Une catastrophe climatique menace 1,8 million de personnes au Mozambique… La FAO lance un appel à l’aide
Les inondations détruisent les récoltes et les infrastructures agricoles du pays

Écrit par : Mohammed Omran
témoins Mozambique Une crise alimentaire croissante a émergé suite aux graves inondations qui ont récemment frappé le pays, provoquant des pertes considérables pour les récoltes, le bétail et les infrastructures agricoles, et menaçant les moyens de subsistance de centaines de milliers d'habitants dans les zones les plus touchées.
Un soutien international est nécessaire pour sauver 1,8 million de personnes touchées.
Face à ces répercussions, l’Organisation des Nations Unies pour l’alimentation et l’agriculture (FAO) a lancé un appel urgent pour collecter de nouveaux fonds afin de soutenir les plans de relance et d’atténuer les effets de la catastrophe, avertissant que la crise pourrait se prolonger pendant des années si une intervention urgente et efficace n’est pas mise en œuvre.

Les inondations détruisent les récoltes et les infrastructures agricoles du pays
L’Organisation des Nations Unies pour l’alimentation et l’agriculture (FAO) a lancé un appel de fonds de 107,66 millions de dollars américains pour soutenir quelque 1,8 million de personnes au Mozambique qui devraient être touchées par les inondations liées au climat jusqu’en 2031, avertissant que la catastrophe pourrait continuer à compromettre la sécurité alimentaire et les efforts de redressement pendant des années.

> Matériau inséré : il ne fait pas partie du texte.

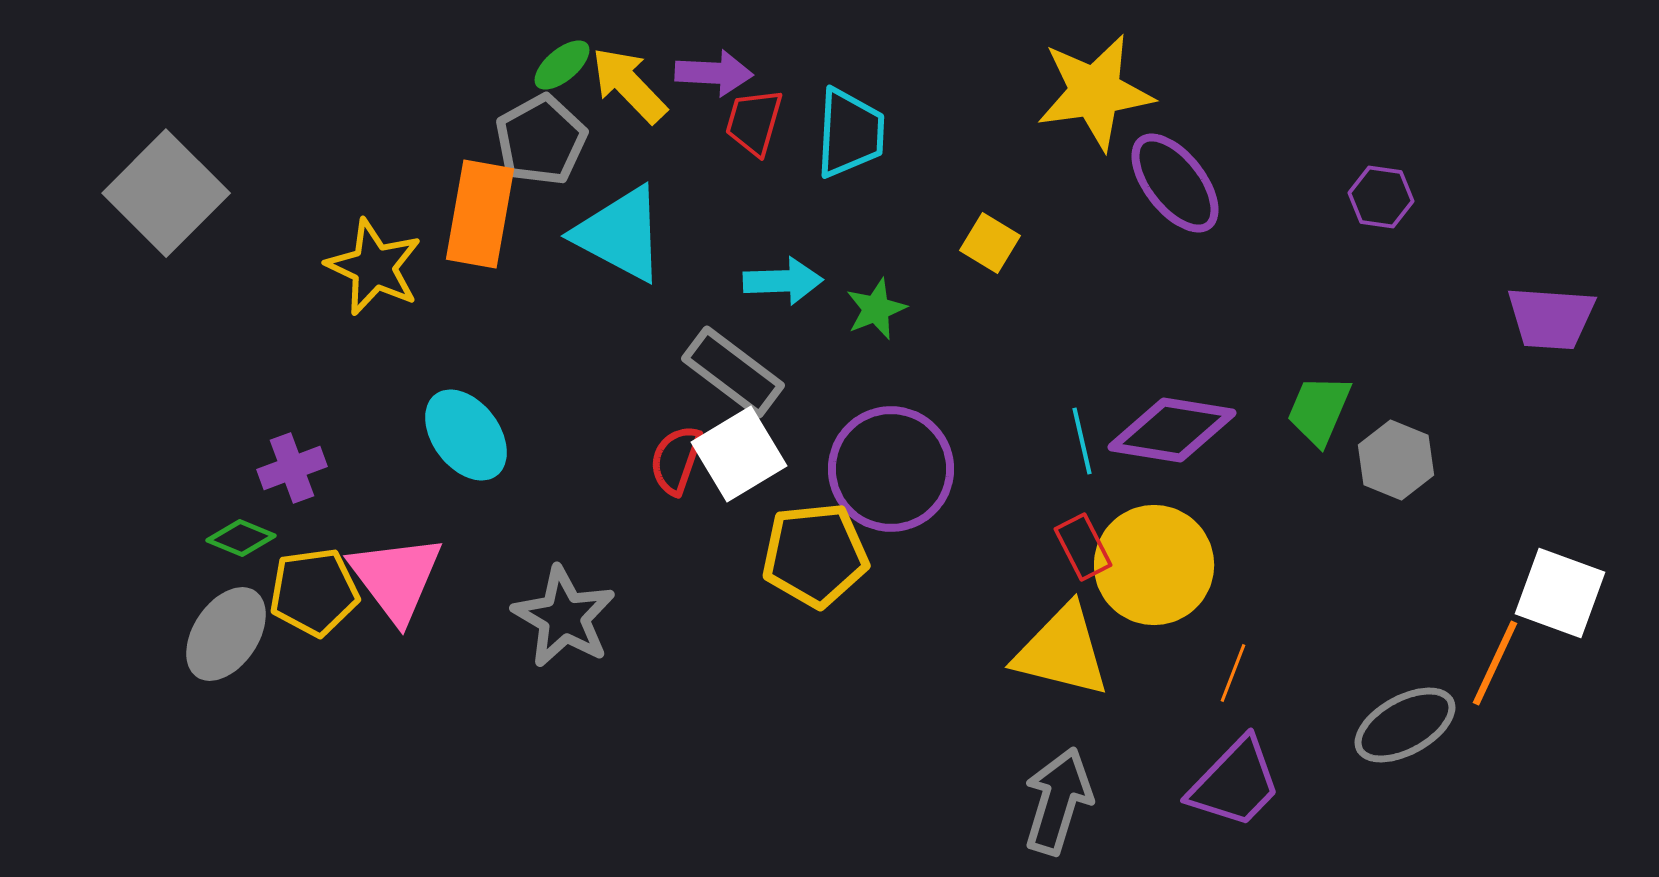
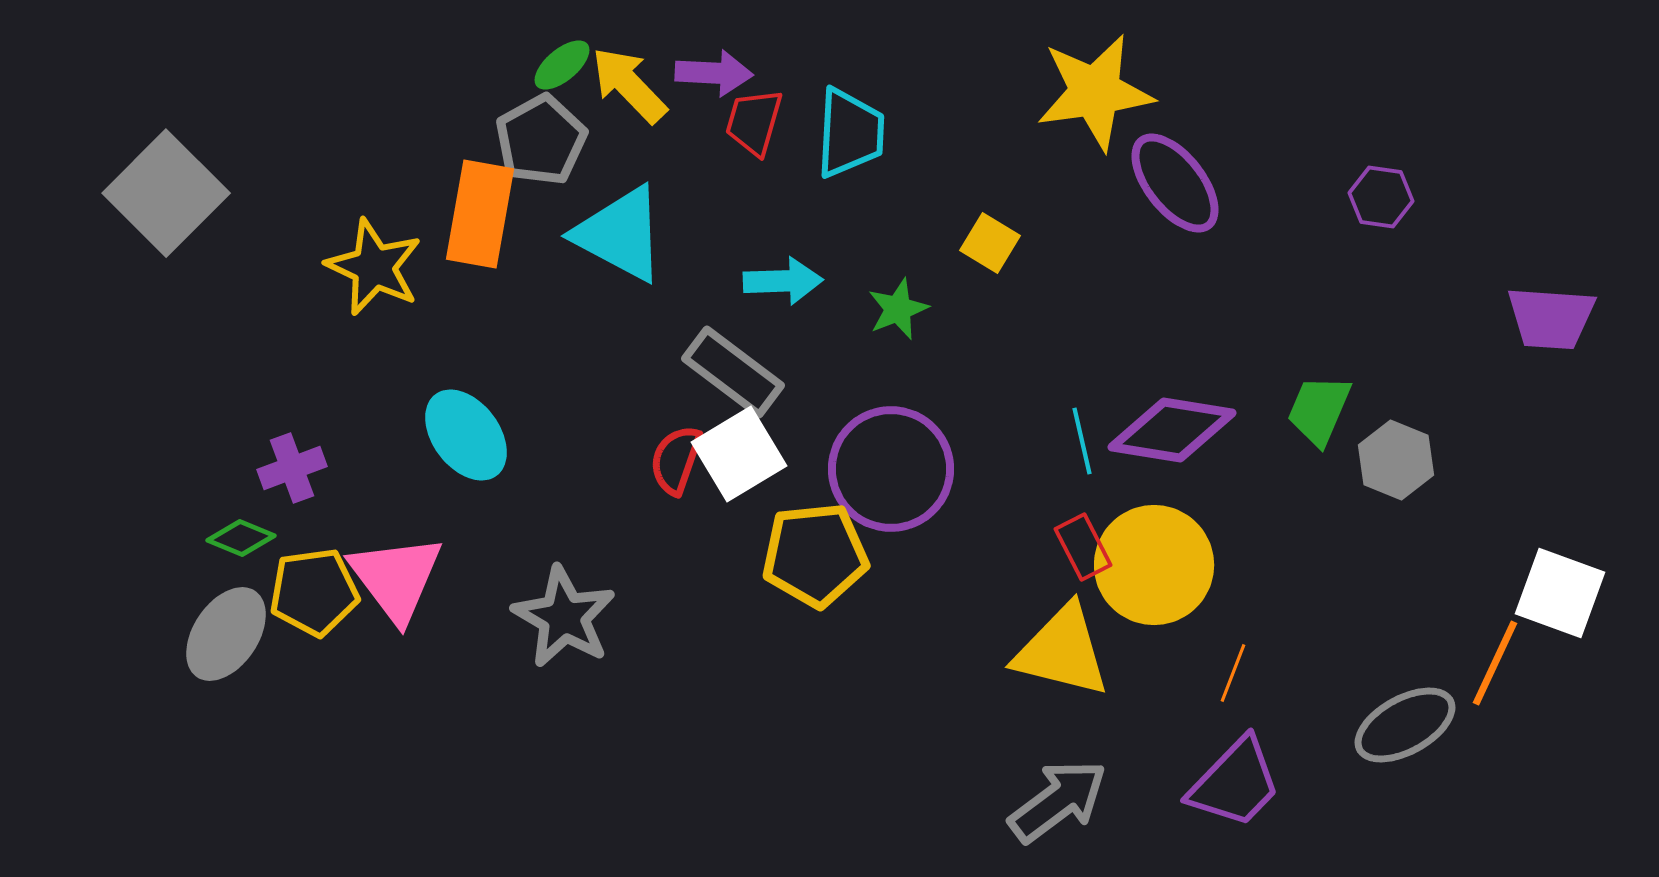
green star at (876, 309): moved 22 px right
gray arrow at (1058, 801): rotated 36 degrees clockwise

L’Organisation des Nations Unies pour l’alimentation et l’agriculture (FAO) a déclaré dans son Plan de relèvement du Mozambique après les inondations 2026-2031 que de graves inondations ont frappé le pays plus tôt cette année et ont considérablement perturbé les systèmes agroalimentaires, endommageant les cultures, le bétail, les pêcheries et les infrastructures agricoles vitales dans certaines des zones les plus productives.

La crise climatique menace les moyens de subsistance pour les années à venir.
Il a été indiqué que la crise a touché plus de 724 000 personnes et endommagé environ 440 000 hectares, avec des dommages et des pertes totales estimées à environ 30,4 milliards de metical (environ 486 millions de dollars américains).
L’Organisation des Nations Unies pour l’alimentation et l’agriculture (FAO) a expliqué que l’agriculture représente près de 73 % des pertes totales, ce qui aggrave l’impact sur les moyens de subsistance ruraux et la sécurité alimentaire à long terme.
Elle a souligné que le plan de la FAO se concentre sur les gouvernorats les plus touchés. Elle a précisé que Gaza et Maputo ont subi les dégâts les plus importants, de nombreuses familles rurales ayant perdu des moyens de subsistance essentiels à leur production, au-delà de la saison des semailles.
Un soutien est également apporté à d'autres zones touchées, notamment les districts de Sofala, Inhambane, Manika, Tete et Nampula.
En réponse, l'Organisation des Nations Unies pour l'alimentation et l'agriculture a déclaré qu'elle coordonnait l'aide d'urgence à court terme et les mesures de relèvement et de résilience à long terme par le biais d'initiatives complémentaires.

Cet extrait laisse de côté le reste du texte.